> [EXERCISE DESCRIPTION]:
Your reply should reproduce the data below without a single alteration, apart from dropping the images.
RECORDS FOR THE EXERCISE section start
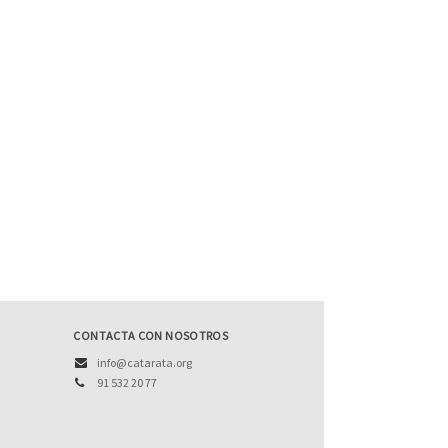
CONTACTA CON NOSOTROS
info@catarata.org
91 532 20 77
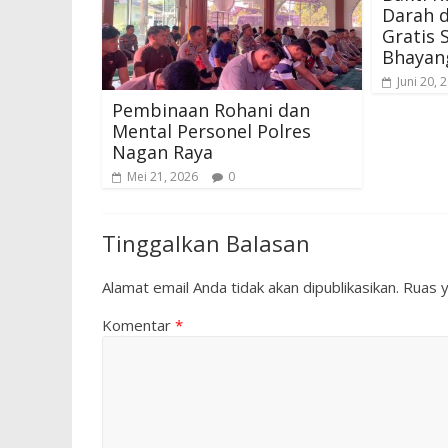
Darah 
Gratis 
Bhayang
Juni 20, 
Pembinaan Rohani dan
Mental Personel Polres
Nagan Raya
Mei 21, 2026
0
Tinggalkan Balasan
Alamat email Anda tidak akan dipublikasikan.
Ruas y
Komentar
*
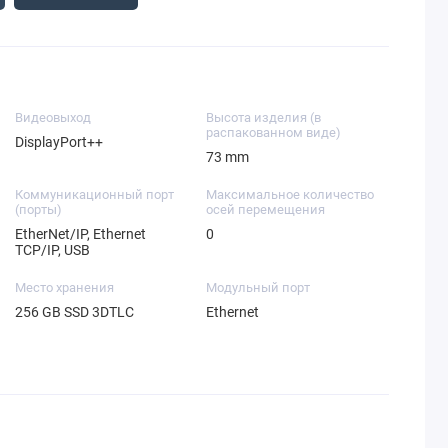
Видеовыход
Высота изделия (в
распакованном виде)
DisplayPort++
73 mm
Коммуникационный порт
Максимальное количество
(порты)
осей перемещения
EtherNet/IP, Ethernet
0
TCP/IP, USB
Место хранения
Модульный порт
256 GB SSD 3DTLC
Ethernet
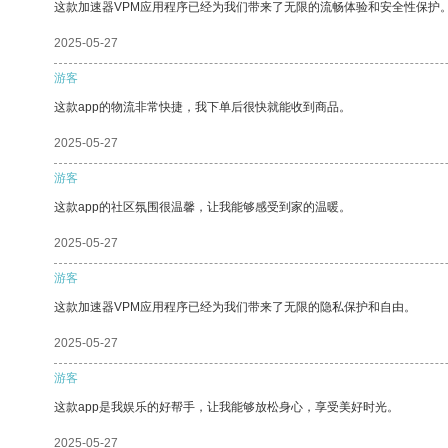
这款加速器VPM应用程序已经为我们带来了无限的流畅体验和安全性保护
2025-05-27
游客
这款app的物流非常快捷，我下单后很快就能收到商品。
2025-05-27
游客
这款app的社区氛围很温馨，让我能够感受到家的温暖。
2025-05-27
游客
这款加速器VPM应用程序已经为我们带来了无限的隐私保护和自由。
2025-05-27
游客
这款app是我娱乐的好帮手，让我能够放松身心，享受美好时光。
2025-05-27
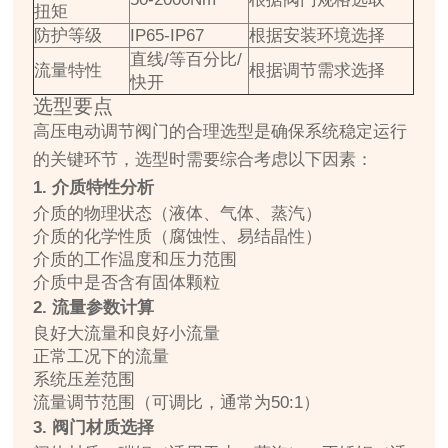
扭矩
防护等级
IP65-IP67
根据安装环境选择
直线/等百分比/
流量特性
根据调节需求选择
快开
选型要点
高压电动调节阀门的合理选型是确保系统稳定运行
的关键环节，选型时需要综合考虑以下因素：
1. 介质特性分析
介质的物理状态（液体、气体、蒸汽）
介质的化学性质（腐蚀性、易结晶性）
介质的工作温度和压力范围
介质中是否含有固体颗粒
2. 流量参数计算
良好大流量和良好小流量
正常工况下的流量
系统压差范围
流量调节范围（可调比，通常为50:1）
3. 阀门材质选择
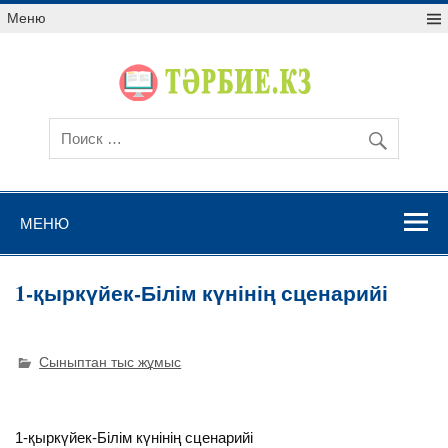
Меню
МЕНЮ
1-қыркүйек-Білім күнінің сценарийі
Сыныптан тыс жұмыс
1-қыркүйек-Білім күнінің сценарийі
RECORDS FOR THE EXERCISE section end
> [RESULT OF THE TASK]:
CONTACTA CON NOSOTROS
info@catarata.org
91 532 20 77
Darah 
Gratis 
Bhayang
Juni 20, 
Pembinaan Rohani dan
Mental Personel Polres
Nagan Raya
Mei 21, 2026
0
Tinggalkan Balasan
Alamat email Anda tidak akan dipublikasikan.
Ruas y
Komentar
*
Видеовыход
Высота изделия (в
распакованном виде)
DisplayPort++
73 mm
Коммуникационный порт
Максимальное количество
(порты)
осей перемещения
EtherNet/IP, Ethernet
0
TCP/IP, USB
Место хранения
Модульный порт
256 GB SSD 3DTLC
Ethernet
这款加速器VPM应用程序已经为我们带来了无限的流畅体验和安全性保护
2025-05-27
游客
这款app的物流非常快捷，我下单后很快就能收到商品。
2025-05-27
游客
这款app的社区氛围很温馨，让我能够感受到家的温暖。
2025-05-27
游客
这款加速器VPM应用程序已经为我们带来了无限的隐私保护和自由。
2025-05-27
游客
这款app是我娱乐的好帮手，让我能够放松身心，享受美好时光。
2025-05-27
扭矩
防护等级
IP65-IP67
根据安装环境选择
直线/等百分比/
流量特性
根据调节需求选择
快开
选型要点
高压电动调节阀门的合理选型是确保系统稳定运行
的关键环节，选型时需要综合考虑以下因素：
1. 介质特性分析
介质的物理状态（液体、气体、蒸汽）
介质的化学性质（腐蚀性、易结晶性）
介质的工作温度和压力范围
介质中是否含有固体颗粒
2. 流量参数计算
良好大流量和良好小流量
正常工况下的流量
系统压差范围
流量调节范围（可调比，通常为50:1）
3. 阀门材质选择
Меню
МЕНЮ
1-қыркүйек-Білім күнінің сценарийі
Сыныптан тыс жұмыс
1-қыркүйек-Білім күнінің сценарийі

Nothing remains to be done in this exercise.